Un duro golpe para Pierce, que se veía fuera de las grandes producciones. Las grandes compañías valoraban más los rápidos trabajos con plásticos de los nuevos expertos en maquillaje. Pierce era reacio a usarlos, y sus métodos, dolorosos para los actores, habían quedado obsoletos. Comenzó entonces un período de dos décadas trabajando principalmente en pequeñas producciones de serie B, principalmente westerns, o la televisión. Al menos en estas producciones sí aparecía en los créditos. Aún pudo participar en alguna major como la versión de Juana de Arco que protagonizase Ingrid Bergman. Su último trabajo fue participar durante cuatro años en la serie televisiva Mr. Ed, un trabajo que le proporcionó el director Arthur Lubin, con quien trabajó en siete películas para la Universal, incluyendo la mencionada El fantasma de la ópera o la Viernes 13 de Lugosi y Karloff (no confundir con la saga de Jason Voorhees).
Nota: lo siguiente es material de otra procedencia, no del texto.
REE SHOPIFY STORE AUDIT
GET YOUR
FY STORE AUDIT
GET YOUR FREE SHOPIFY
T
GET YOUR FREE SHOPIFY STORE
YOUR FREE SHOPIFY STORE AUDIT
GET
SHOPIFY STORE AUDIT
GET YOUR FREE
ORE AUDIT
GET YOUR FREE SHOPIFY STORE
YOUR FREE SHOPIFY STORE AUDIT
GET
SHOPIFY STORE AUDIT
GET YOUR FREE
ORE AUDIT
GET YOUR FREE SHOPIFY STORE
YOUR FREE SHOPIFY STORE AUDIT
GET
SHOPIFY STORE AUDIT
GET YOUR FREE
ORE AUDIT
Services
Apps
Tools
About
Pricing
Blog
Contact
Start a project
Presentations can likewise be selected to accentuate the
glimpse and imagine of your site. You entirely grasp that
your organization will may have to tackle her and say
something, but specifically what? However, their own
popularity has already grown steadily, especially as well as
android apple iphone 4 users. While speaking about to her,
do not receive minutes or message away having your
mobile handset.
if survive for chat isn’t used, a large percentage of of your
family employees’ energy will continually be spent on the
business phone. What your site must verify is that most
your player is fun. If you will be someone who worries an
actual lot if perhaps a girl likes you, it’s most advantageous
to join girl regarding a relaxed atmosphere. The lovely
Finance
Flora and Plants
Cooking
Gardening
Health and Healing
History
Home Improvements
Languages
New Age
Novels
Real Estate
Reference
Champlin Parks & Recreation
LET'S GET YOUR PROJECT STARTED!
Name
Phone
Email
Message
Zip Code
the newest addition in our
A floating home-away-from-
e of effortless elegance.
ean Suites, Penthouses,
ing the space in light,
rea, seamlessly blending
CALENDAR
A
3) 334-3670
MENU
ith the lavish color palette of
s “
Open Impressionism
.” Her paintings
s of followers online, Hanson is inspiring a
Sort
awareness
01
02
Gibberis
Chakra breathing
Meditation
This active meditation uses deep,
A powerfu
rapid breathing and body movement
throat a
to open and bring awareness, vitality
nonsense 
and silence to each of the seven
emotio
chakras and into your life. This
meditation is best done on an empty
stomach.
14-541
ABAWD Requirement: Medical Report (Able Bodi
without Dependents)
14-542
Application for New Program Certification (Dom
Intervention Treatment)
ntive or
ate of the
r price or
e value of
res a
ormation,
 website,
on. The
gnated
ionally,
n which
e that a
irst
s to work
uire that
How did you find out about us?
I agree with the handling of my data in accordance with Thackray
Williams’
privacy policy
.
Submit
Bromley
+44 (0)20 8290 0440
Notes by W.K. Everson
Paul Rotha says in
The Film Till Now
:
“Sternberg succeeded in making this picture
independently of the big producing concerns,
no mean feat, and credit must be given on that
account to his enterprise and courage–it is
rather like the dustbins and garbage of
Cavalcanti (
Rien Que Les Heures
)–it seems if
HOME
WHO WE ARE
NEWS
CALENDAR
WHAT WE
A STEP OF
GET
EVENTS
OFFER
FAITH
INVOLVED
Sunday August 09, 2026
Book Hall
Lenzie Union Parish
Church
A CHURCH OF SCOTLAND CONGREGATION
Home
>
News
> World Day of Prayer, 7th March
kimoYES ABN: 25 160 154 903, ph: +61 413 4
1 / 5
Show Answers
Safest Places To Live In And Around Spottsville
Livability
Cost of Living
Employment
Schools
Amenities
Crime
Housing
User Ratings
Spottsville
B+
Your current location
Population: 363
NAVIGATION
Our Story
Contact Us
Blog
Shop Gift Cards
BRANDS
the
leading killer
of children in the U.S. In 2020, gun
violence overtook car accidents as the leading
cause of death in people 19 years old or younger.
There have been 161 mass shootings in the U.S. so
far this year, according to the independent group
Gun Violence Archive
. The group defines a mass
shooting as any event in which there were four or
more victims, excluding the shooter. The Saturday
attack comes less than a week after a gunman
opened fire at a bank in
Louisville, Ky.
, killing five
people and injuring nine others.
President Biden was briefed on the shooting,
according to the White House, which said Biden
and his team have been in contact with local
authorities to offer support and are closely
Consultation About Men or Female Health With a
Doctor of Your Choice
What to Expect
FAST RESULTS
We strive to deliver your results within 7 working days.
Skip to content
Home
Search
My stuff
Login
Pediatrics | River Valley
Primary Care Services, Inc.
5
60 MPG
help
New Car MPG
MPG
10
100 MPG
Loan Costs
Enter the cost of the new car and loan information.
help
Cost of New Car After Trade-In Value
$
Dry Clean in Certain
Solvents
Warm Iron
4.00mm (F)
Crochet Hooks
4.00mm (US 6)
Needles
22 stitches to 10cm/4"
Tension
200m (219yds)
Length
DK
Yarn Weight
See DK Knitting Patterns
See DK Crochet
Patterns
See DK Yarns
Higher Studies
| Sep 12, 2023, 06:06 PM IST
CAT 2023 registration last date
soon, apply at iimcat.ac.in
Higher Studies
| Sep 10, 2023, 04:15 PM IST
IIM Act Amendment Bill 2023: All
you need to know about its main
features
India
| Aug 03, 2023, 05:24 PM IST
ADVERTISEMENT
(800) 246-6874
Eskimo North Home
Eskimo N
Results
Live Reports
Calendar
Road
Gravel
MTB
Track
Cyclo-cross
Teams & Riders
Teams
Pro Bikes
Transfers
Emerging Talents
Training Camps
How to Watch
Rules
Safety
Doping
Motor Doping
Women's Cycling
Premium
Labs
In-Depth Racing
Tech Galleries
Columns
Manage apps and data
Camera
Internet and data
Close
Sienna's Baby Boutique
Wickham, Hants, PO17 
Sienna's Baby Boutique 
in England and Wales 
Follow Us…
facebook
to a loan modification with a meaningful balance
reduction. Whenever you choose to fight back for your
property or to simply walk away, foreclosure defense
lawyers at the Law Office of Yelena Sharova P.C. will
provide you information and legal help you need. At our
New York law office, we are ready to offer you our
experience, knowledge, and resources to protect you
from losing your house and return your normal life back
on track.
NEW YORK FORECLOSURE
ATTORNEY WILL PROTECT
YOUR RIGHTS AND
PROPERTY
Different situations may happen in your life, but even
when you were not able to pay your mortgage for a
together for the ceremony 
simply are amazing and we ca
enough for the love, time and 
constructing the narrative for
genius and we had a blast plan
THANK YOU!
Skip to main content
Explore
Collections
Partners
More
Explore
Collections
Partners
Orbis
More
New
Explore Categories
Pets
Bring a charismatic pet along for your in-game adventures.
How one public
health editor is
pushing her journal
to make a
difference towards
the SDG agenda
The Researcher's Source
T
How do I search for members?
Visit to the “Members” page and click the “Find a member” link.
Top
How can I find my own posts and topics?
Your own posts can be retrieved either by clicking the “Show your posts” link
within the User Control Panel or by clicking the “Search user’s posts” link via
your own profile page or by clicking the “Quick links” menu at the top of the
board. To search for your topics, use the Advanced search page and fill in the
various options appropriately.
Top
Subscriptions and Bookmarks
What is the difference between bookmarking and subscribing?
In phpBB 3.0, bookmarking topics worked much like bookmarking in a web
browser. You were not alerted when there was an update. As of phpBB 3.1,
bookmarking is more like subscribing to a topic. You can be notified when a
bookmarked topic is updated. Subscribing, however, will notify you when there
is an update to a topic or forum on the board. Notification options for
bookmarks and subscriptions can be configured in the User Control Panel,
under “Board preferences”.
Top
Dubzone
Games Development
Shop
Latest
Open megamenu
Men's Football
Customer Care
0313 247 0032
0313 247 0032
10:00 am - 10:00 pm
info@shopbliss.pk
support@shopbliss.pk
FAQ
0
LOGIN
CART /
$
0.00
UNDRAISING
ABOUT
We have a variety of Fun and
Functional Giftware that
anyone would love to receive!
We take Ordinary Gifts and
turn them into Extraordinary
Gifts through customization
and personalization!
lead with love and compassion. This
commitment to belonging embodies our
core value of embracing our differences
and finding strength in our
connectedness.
A los 75 años Pierce se retiró, para fallecer 4 años después, en 1968, debido a complicaciones de su uremia. Hollywood le había olvidado, y a su funeral acudieron apenas 24 personas, incluyendo algunos antiguos compañeros del departamento de maquillaje de la Universal. Pero desde entonces, su nombre ha ido logrando todo el reconocimiento a su trabajo que no tuvo en vida. En el 2003, el gremio de maquilladores de Hollywood le ofrecía un premio póstumo por toda su carrera, y ahora cualquier aficionado al terror conoce su nombre como lo que fue: el creador de los monstruos clásicos con los que todos hemos crecido.